Now inspect the roots, identify any brown or black ones, and estimate how extensive the infection is.
- 25% percent damage is easy to recover from
- 50% percent damage will require some extra TLC but still has a high recovery rate
- 75% percent can be hit-or-miss, but the plant will often survive long enough to produce some healthy pups
- Anything over 75% percent means the plant likely won’t survive. You should probably bag it up securely and discard both the plant and its soil.
Remove the Infected Roots
If the plant can be salvaged, grab a sharp knife or pair o shears and sterilize them by dipping the blades in either isopropyl or rubbing alcohol (the higher the percentage, the better).
You can also use a solution of 1 part bleach in 10 parts water, although this is more effective later on for the plant itself.
Cutaway each infected root, be careful not to damage healthy roots and sterilize the tool again after each cut.
Prune the Plant
You’ll also need to prune the foliage heavily for plants with 50% percent damage or more.
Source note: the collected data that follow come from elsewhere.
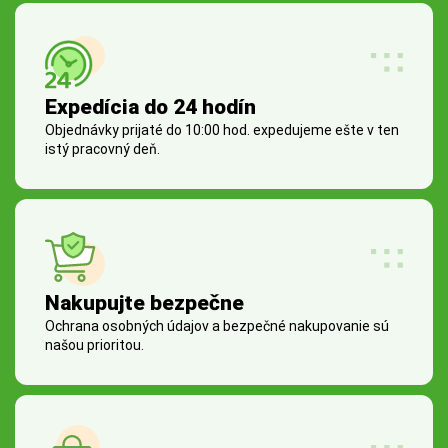
Expedícia do 24 hodín
Objednávky prijaté do 10:00 hod. expedujeme ešte v ten
istý pracovný deň.
Nakupujte bezpečne
Ochrana osobných údajov a bezpečné nakupovanie sú
našou prioritou.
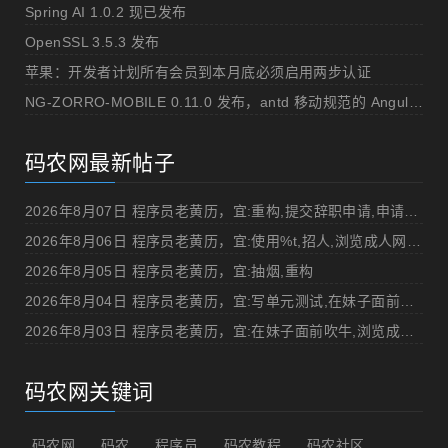
Spring AI 1.0.2 现已发布
OpenSSL 3.5.3 发布
苹果：开发者计划所有会员到本月底必须启用两步认证
NG-ZORRO-MOBILE 0.11.0 发布，antd 移动规范的 Angular 实现
码农网最新帖子
2026年8月07日 程序员老黄历，宜:重构,提交辞职申请,申请加薪
2026年8月06日 程序员老黄历，宜:使用%t,招人,浏览成人网站,提交代码
2026年8月05日 程序员老黄历，宜:抽烟,重构
2026年8月04日 程序员老黄历，宜:写单元测试,在妹子面前吹牛
2026年8月03日 程序员老黄历，宜:在妹子面前吹牛,浏览成人网站
码农网关键词
码农网
码农
程序员
码农教程
码农社区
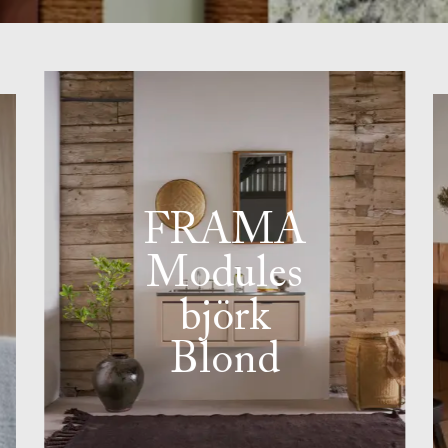
FRAMA
Modules
björk
Blond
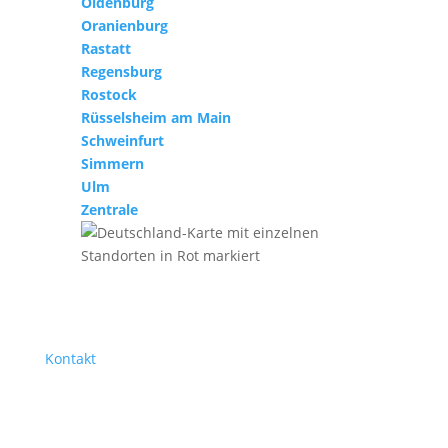
Oldenburg
Oranienburg
Rastatt
Regensburg
Rostock
Rüsselsheim am Main
Schweinfurt
Simmern
Ulm
Zentrale
Kontakt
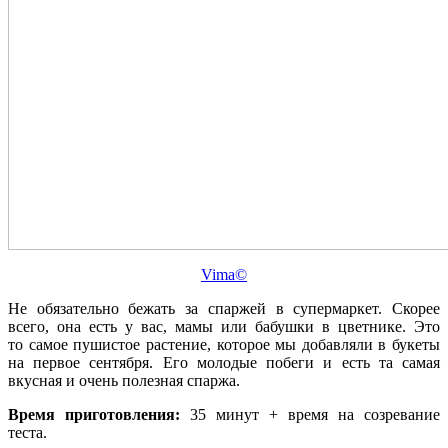
Vima©
Не обязательно бежать за спаржей в супермаркет. Скорее
всего, она есть у вас, мамы или бабушки в цветнике. Это
то самое пушистое растение, которое мы добавляли в букеты
на первое сентября. Его молодые побеги и есть та самая
вкусная и очень полезная спаржа.
Время приготовления:
35 минут + время на созревание
теста.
However, minor damage requires far less butchering.
Cutaway any leaves that are heavily diseased (i.e. Mushy or wilted).
For more heavily damaged plants, you’ll also want to remove any yellowed leaves and older ones (those outside the plant).
If the plant lost 50 to 75% percent of its roots, you’d need to prune away as much as ⅓ of the foliage.
Remember to sterilize after each cut and put all of your scraps in a sealable plastic bag so they won’t cross-contaminate any other nearby plants.
Finally, if your snake plant is flowering, you’ll want to cut the flower stalk.
This helps the plant conserve resources and will reduce the amount of stress caused by losing so much foliage at once.
Sterilize the Healthy Roots
There are two ways to do this: dipping in fungicide or dipping in a bleach solution.
If doing bleach, go with 1 part bleach to10 parts water and soak for 20 to 30 minutes.
Then, allow the plant a day or two to air dry (you won’t have to do this with a fungicide dip).
The final step is essential, as your plant will be heavily stressed and highly susceptible to disease and pests for a while.
Use a new, sterile pot or the old pot if you soak it in a solution of 1 part bleach to 9 parts water for half an hour, then thoroughly dry) and fresh potting mix.
Be sure to amend the soil with aggregate to ensure it drains well and only uses a container with suitable drainage holes.
Pro Tip: Place a ½ to 1″ inch layer of gravel or aquarium stones in the bottom of the pot before adding your soil. This gives an extra buffer zone in case of overwatering.
Step 3: Prevention
As mentioned in the first step, root rot is almost always the result of a care issue.
Always use the soak-and-dry method when watering, and use a fresh potting medium every time you repot the plant.
Only buy potting soil from reputable companies (Miracle-Gro is perhaps the best choice for those with a low budget and an excellent reputation). Companies selling cheap mixes will often skip proper sterilization steps to keep their costs down.
Also, always keep your tools sterilized before, during, and after any pruning. Also, wash your hands between plants to keep the risk of cross-contamination minimal.